TASK GOAL: When you repeat the entries, reproduce each line exactly and omit every picture.

DATA FOR PROCESSING:
**********

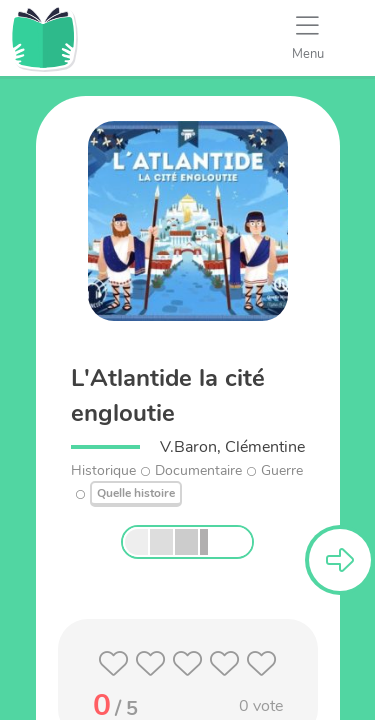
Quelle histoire (136, 493)
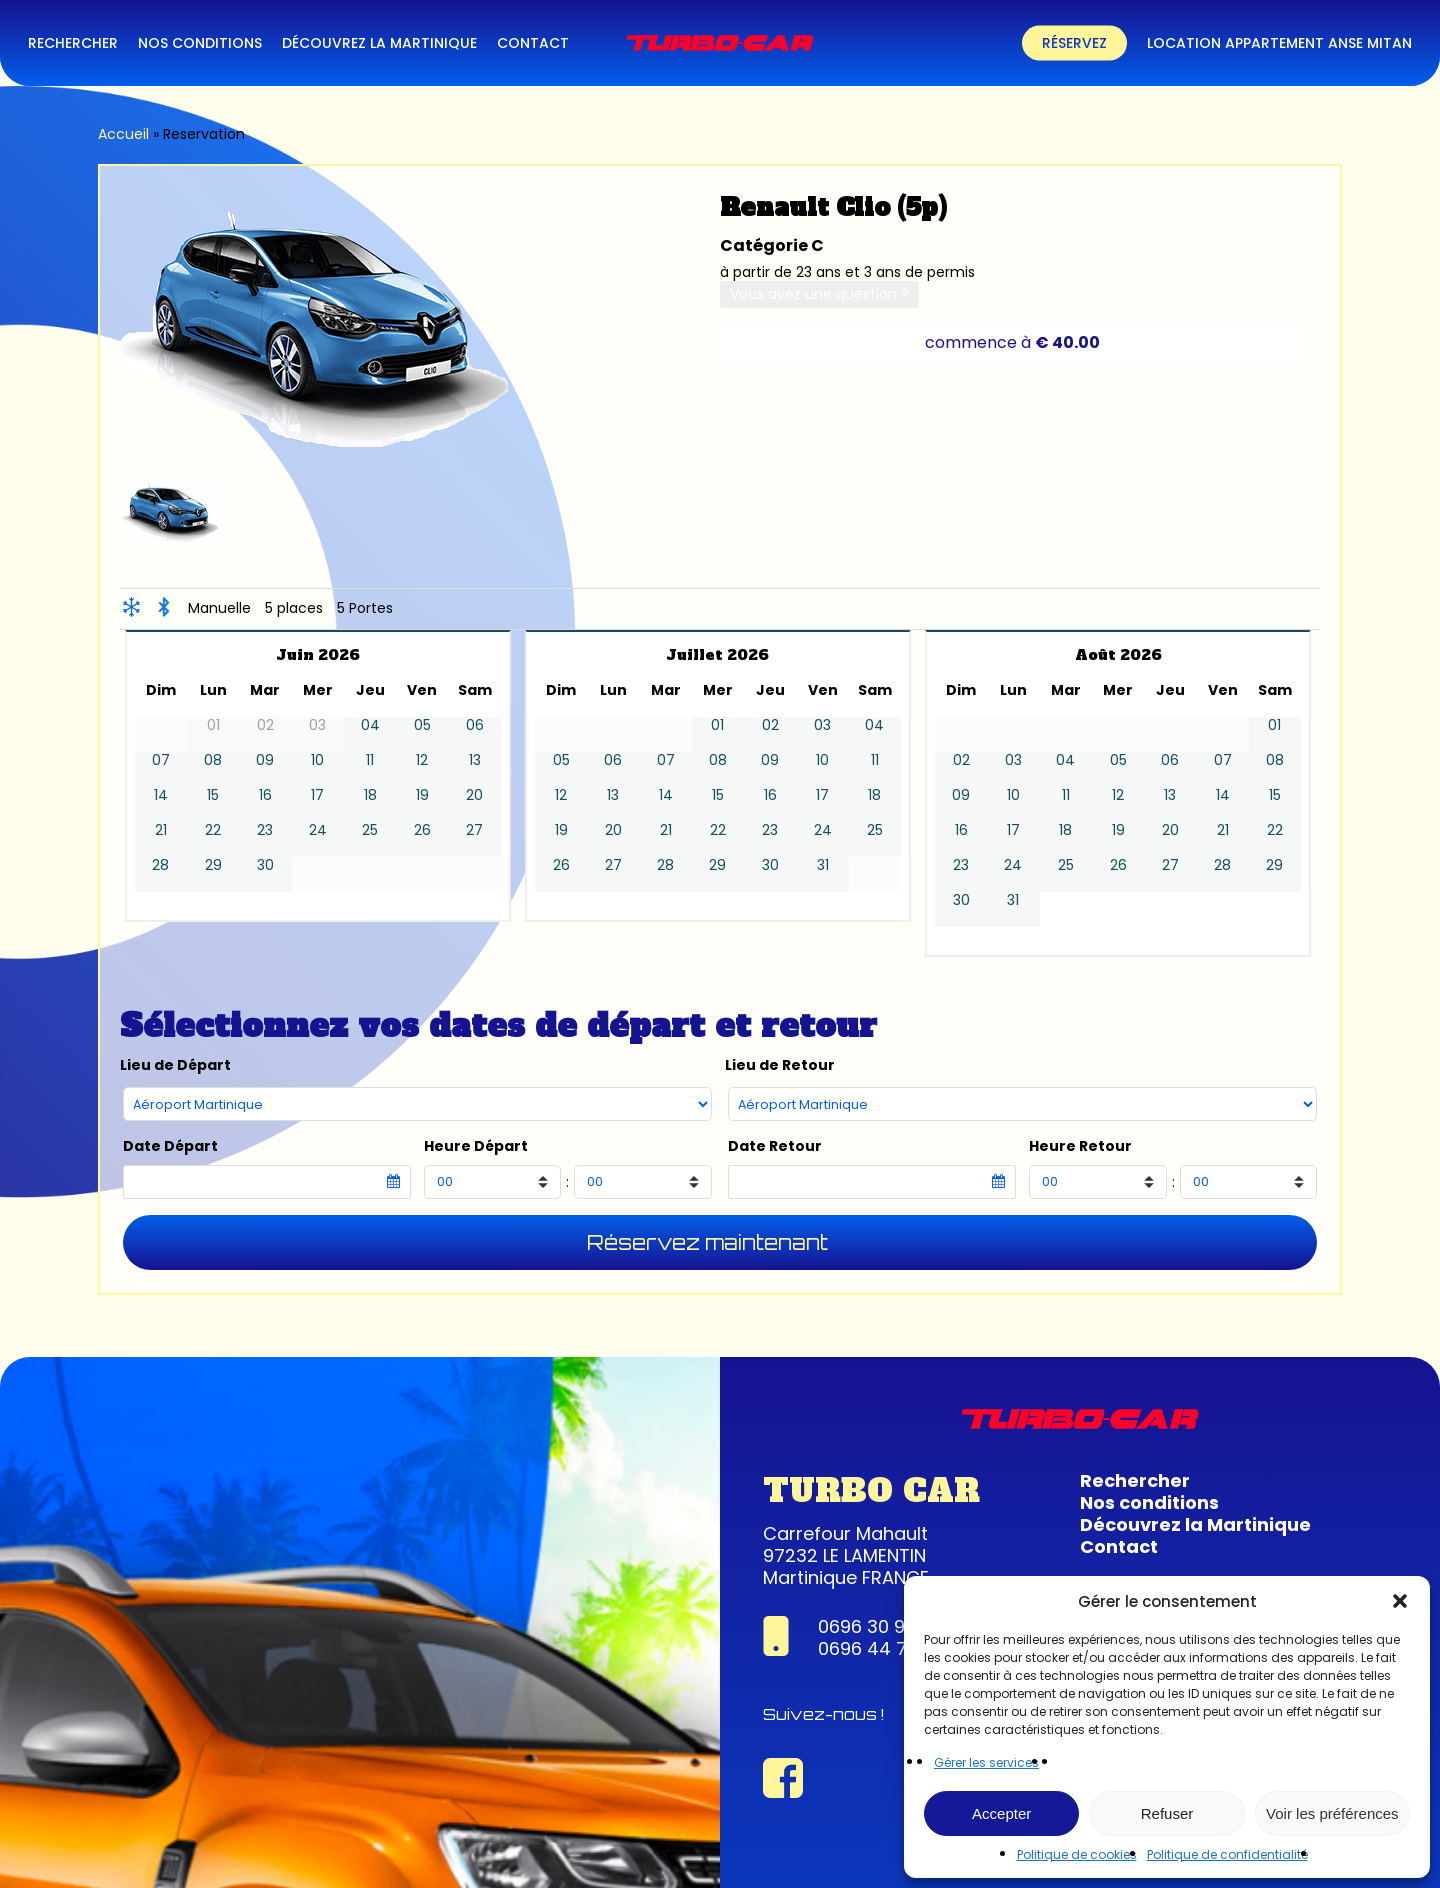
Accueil (123, 134)
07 (161, 760)
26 (422, 830)
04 (370, 725)
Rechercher (1135, 1480)
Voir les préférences (1332, 1813)
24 (318, 830)
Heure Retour (1080, 1146)
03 (822, 725)
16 (265, 795)
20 (474, 795)
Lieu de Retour (780, 1065)
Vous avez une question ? (819, 294)
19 (422, 795)
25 (370, 830)
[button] (1400, 1601)
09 (265, 760)
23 (265, 830)
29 (213, 865)
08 (213, 760)
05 (422, 725)
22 (213, 830)
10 (317, 760)
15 (213, 795)
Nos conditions (1149, 1502)
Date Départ (170, 1146)
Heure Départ (476, 1146)
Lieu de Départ (175, 1065)
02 (770, 725)
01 (717, 725)
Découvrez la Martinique (1195, 1524)
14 (161, 795)
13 (475, 760)
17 (317, 795)
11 (370, 760)
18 (370, 795)
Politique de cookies (1077, 1854)
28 (160, 865)
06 (475, 725)
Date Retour (775, 1146)
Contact (1119, 1546)
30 (265, 865)
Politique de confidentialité (1227, 1854)
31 (823, 865)
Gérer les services (986, 1762)
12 (422, 760)
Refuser (1167, 1813)
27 (474, 830)
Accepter (1001, 1813)
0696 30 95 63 (881, 1626)
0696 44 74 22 (882, 1648)
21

**********

EXPECTED ANSWER:
Quelle histoire (136, 493)
Accueil (123, 134)
07 (161, 760)
26 (422, 830)
04 (370, 725)
Rechercher (1135, 1480)
Voir les préférences (1332, 1813)
24 (318, 830)
Heure Retour (1080, 1146)
03 (822, 725)
16 (265, 795)
20 (474, 795)
Lieu de Retour (780, 1065)
Vous avez une question ? (819, 294)
19 (422, 795)
25 (370, 830)
[button] (1400, 1601)
09 (265, 760)
23 (265, 830)
29 (213, 865)
08 (213, 760)
05 (422, 725)
22 (213, 830)
10 (317, 760)
15 (213, 795)
Nos conditions (1149, 1502)
Date Départ (170, 1146)
Heure Départ (476, 1146)
Lieu de Départ (175, 1065)
02 (770, 725)
01 (717, 725)
Découvrez la Martinique (1195, 1524)
14 (161, 795)
13 (475, 760)
17 (317, 795)
11 (370, 760)
18 (370, 795)
Politique de cookies (1077, 1854)
28 (160, 865)
06 (475, 725)
Date Retour (775, 1146)
Contact (1119, 1546)
30 (265, 865)
Politique de confidentialité (1227, 1854)
31 (823, 865)
Gérer les services (986, 1762)
12 (422, 760)
Refuser (1167, 1813)
27 (474, 830)
Accepter (1001, 1813)
0696 30 95 63 (881, 1626)
0696 44 74 22 (882, 1648)
21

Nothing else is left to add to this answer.